Yes — it’s included at no additional cost for Databricks Premium and Enterprise tier accounts. For accounts created after November 8, 2023, it’s enabled by default.
Can Unity Catalog replace Microsoft Purview?
For Databricks-only environments, Unity Catalog covers the technical governance layer well. But it has no visibility outside Databricks — it doesn’t catalog data in Azure storage, Power BI, Salesforce, or on-premises systems. Purview’s enterprise-wide scope and compliance features address a different and broader set of requirements.
How does Collibra integrate with Databricks Unity Catalog?
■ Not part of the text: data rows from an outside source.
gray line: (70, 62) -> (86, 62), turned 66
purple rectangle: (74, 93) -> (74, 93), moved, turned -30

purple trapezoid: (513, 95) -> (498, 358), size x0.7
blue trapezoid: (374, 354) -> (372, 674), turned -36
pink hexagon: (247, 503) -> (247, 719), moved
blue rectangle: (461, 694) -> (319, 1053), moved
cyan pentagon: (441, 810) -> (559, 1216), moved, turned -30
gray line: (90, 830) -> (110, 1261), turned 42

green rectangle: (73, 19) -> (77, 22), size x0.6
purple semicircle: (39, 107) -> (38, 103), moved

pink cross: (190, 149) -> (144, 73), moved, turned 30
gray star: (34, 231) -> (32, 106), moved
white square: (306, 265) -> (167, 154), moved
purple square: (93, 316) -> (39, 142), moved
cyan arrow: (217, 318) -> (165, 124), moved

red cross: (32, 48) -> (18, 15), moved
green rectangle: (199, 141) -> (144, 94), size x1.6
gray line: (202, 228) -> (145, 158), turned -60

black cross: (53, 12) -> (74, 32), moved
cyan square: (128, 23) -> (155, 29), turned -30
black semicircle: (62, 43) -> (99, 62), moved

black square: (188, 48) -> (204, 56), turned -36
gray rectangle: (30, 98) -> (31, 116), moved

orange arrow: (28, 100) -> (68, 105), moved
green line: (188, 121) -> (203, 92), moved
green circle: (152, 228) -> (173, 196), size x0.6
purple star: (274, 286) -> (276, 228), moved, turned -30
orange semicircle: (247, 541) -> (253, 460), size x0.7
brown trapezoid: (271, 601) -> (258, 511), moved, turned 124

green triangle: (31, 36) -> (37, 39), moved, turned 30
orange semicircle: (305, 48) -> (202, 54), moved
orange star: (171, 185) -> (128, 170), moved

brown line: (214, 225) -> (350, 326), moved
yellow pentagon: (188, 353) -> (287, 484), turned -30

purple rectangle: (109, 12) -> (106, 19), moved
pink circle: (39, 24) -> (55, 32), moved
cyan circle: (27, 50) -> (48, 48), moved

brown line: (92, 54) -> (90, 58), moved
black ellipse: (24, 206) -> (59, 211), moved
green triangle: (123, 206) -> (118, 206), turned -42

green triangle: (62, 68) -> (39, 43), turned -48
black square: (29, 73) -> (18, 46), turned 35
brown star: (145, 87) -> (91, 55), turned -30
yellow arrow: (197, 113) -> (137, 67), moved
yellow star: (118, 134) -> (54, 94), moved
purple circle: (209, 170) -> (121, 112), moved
Through two mechanisms: metadata ingestion via Collibra Edge (pulling tables, schemas, and columns from Unity Catalog into Collibra’s catalog) and policy enforcement via Collibra Protect, which went GA in Q4 2024. Protect allows column- and row-level access policies defined in Collibra to enforce directly in Databricks.
Do enterprises typically run all three tools together?
Many do. The most common pattern is Unity Catalog for technical lakehouse governance, Purview for enterprise-wide catalog and compliance, and Collibra for business stewardship and policy management. These layers connect through native integrations rather than duplicating work.
How does Microsoft Fabric affect this decision?
Significantly. Organizations building data lakehouses on Fabric are making a governance decision simultaneously. Fabric’s native Purview integration means that governing OneLake without Purview creates real lineage and access control gaps. Unity Catalog doesn’t integrate with Fabric natively. For Fabric-first organizations, Purview is the default governance layer — the question is whether Collibra is needed alongside it for organizational stewardship.